* [PROBLEM]:
When the line containing "completa autonomia e riservatezza." is reached, begin reproducing lines exactly and continue through the last line of the records below.

___ DATA FOR THE TASK

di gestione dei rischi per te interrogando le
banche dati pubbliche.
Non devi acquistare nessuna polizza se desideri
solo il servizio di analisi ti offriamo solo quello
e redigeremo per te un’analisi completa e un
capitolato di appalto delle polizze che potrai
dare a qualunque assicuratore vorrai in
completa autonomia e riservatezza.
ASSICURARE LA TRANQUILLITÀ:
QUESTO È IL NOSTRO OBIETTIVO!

______

* [OUTPUT FOR THIS TASK]:
completa autonomia e riservatezza.
ASSICURARE LA TRANQUILLITÀ:
QUESTO È IL NOSTRO OBIETTIVO!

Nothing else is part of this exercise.